The Giants, of all teams, were arguably the most clutch of any contender this postseason when they bounced back against Cincinnati after an 0-2 start in the division series.
But once San Francisco set an identical scene in the LCS, forcing its hand to win three-straight games, it only appeared the G-Men were merely following suite with the rest of the National League and doing its part to bow-out against the ‘luck-be-a-lady’ Cardinals.
Not to mention, only twice in NLCS history has a team recovered from down 3-1 to win the series (and yes, sadly the 2003 Marlins’ comeback against the Cubs is one of them). And these were the Cardinals, after all–a team who seemingly poisoned the postseason with its frustratingly uncanny ability to stay alive against greater talent.
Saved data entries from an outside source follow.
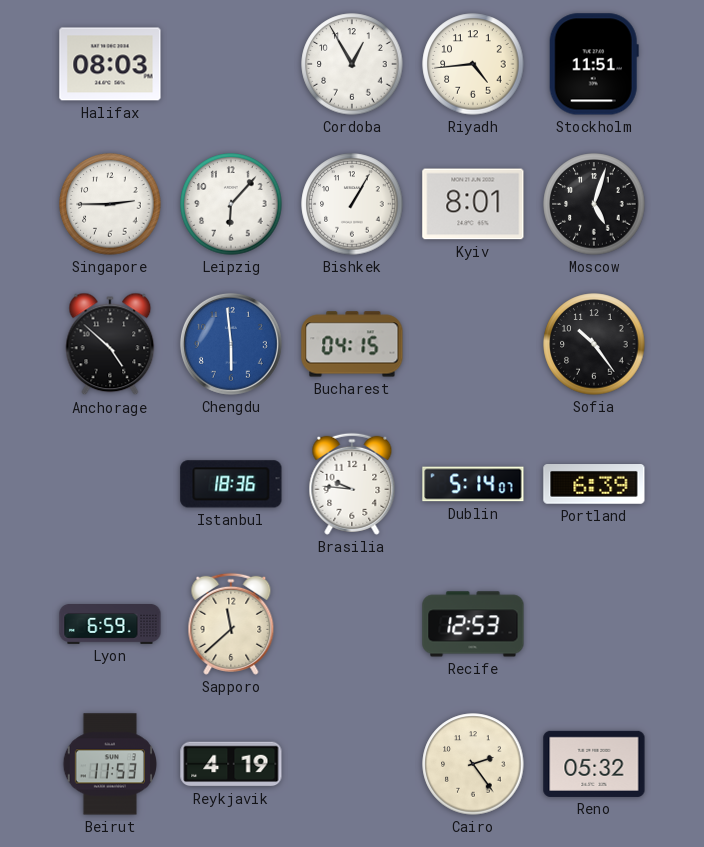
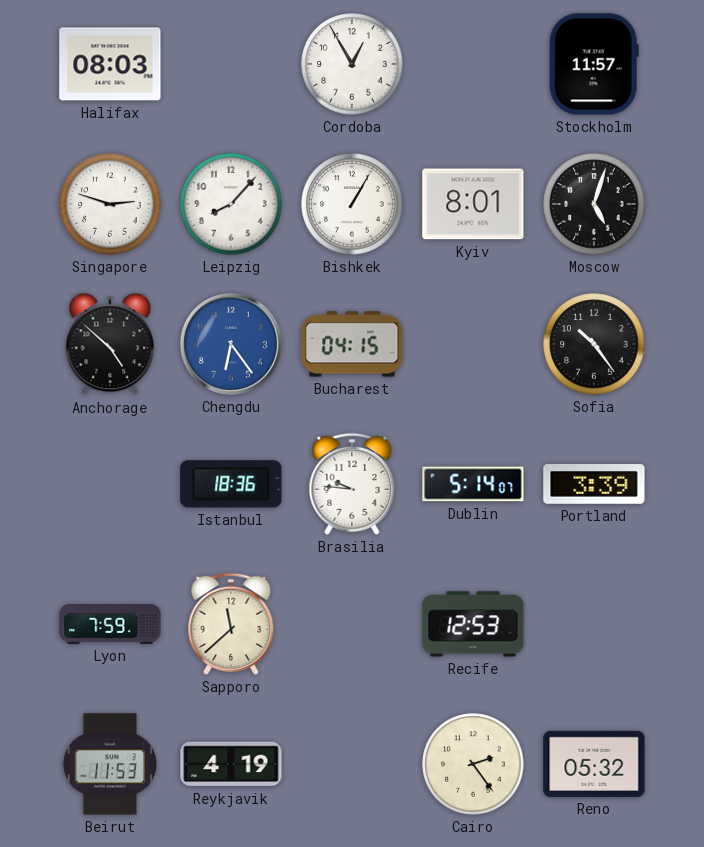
Riyadh: 4:44 -> none
Stockholm: 11:51 -> 11:57
Singapore: 2:45 -> 2:48
Leipzig: 6:07 -> 8:07
Chengdu: 5:59 -> 6:24
Portland: 6:39 -> 3:39
Lyon: 6:59 -> 7:59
Then like a switch–’click’–the Giants turned back on. The many scoring opportunities wasted through the first four-games were no more, they capitalized on Cardinals miscues and most importantly, the Giants’ starting pitching was, in a word–outstanding.
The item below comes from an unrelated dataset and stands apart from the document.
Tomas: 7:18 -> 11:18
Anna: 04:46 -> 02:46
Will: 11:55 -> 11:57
Even when San Fran tied the series 3-3 I still figured the Giants were just setting us up for another Cardinals’ clincher…
Wrong again. Instead, the Giants handed St. Louis an old fashioned butt-whopping in Game 7, a 9-0 drubbing that was never a close match.
And despite all the thrilling games we’ve witnessed this October, I enjoyed not one of them more than last night’s Game 7. Why? Because finally a National League team stood up to the Cardinals and refused to give away the series as so many before the Giants had.
No one likes to be wrong, including me. But luckily, I’m absolutely tickled my NLCS prediction wasn’t accurate. And yes, I’ve learned my lesson, too. Forget not counting those Cardinals out, it’s the never-say-die Giants the Tigers should be worried about.